Rejoignez-nous

Climat

Crainte d'un nouvel éboulement, des milliers de personnes évacuées

Publié

,

le

Les habitants creusent le sol à l'aide de leurs mains pour tenter de retrouver les disparus. (© KEYSTONE/EPA/International Organization for Migration (IOM))

Les autorités de Papouasie-Nouvelle-Guinée ont entamé l'évacuation de milliers personnes menacées par un possible nouveau glissement de terrain au centre du pays, où l'effondrement d'un pan de montagne pourrait avoir enterré vivantes plus de 2000 personnes vendredi.
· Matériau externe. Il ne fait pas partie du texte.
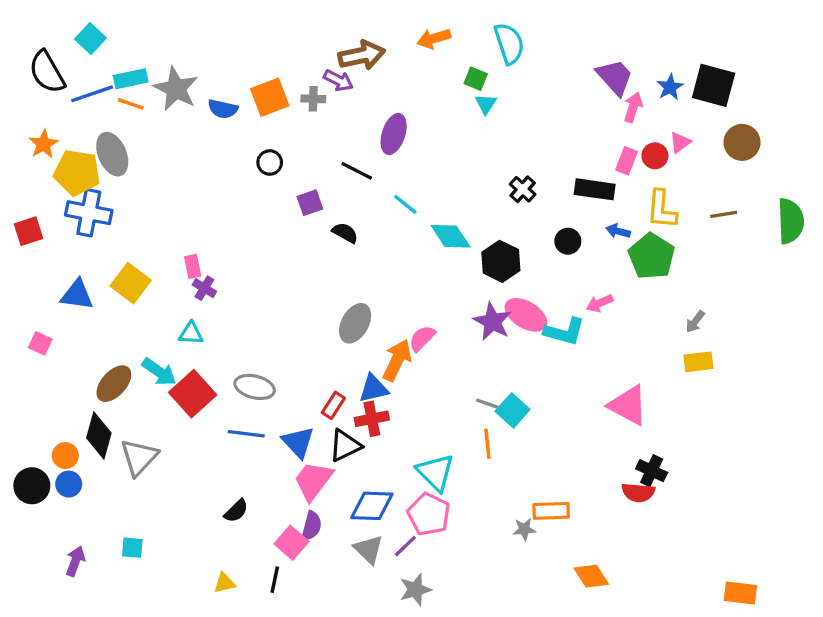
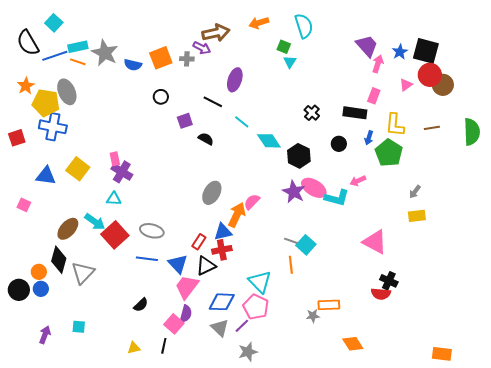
red circle: (655, 156) -> (430, 75), moved, size x1.5
blue arrow: (618, 231) -> (369, 138), turned -88
purple cross: (204, 288) -> (122, 172), size x1.5

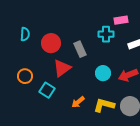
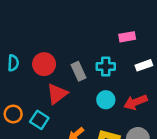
cyan semicircle: (25, 34) -> (13, 63), moved
cyan cross: (106, 34) -> (106, 66), moved
orange circle: (25, 76) -> (13, 114), moved

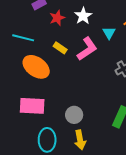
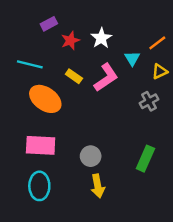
cyan ellipse: (47, 140) -> (39, 186), moved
"Nous essayons d'évacuer", a déclaré à l'AFP Sandis Tsaka, administrateur de la province d'Enga. "Toutes les heures, on entend la roche se briser. C'est comme une bombe ou un coup de feu et les rochers continuent de tomber", a-t-il ajouté.

M. Tsaka avait initialement indiqué à l'AFP que les autorités locales procédaient à l'évacuation de 7900 personnes, avant de préciser qu'il s'agissait de la population estimée de deux districts à évacuer.

Des responsables d'agences d'aide humanitaire ont toutefois indiqué à l'AFP que nombre d'habitants refusaient de quitter les lieux dans l'espoir de retrouver des proches disparus.

Ces évacuations interviennent après le gigantesque glissement de terrain qui a anéanti le village de Yambali, dans la province d'Enga, vendredi vers 03h00 (19h00 suisses jeudi), surprenant les habitants dans leur sommeil.

Selon les services de secours, plus de 2000 personnes pourraient avoir été ensevelies, mais jusqu'à présent les sauveteurs n'ont retrouvé que cinq corps, ainsi que la jambe d'un sixième.

Il est "très peu probable" que les secours retrouvent des survivants compte tenu de la gravité du glissement de terrain et du temps qui s'est écoulé depuis qu'il a eu lieu, a déclaré à l'AFP Niels Kraaier, représentant de l'Unicef en Papouasie-Nouvelle-Guinée.

Selon lui, "il ne s'agit pas d'une mission de sauvetage, mais d'une mission de récupération" des cadavres.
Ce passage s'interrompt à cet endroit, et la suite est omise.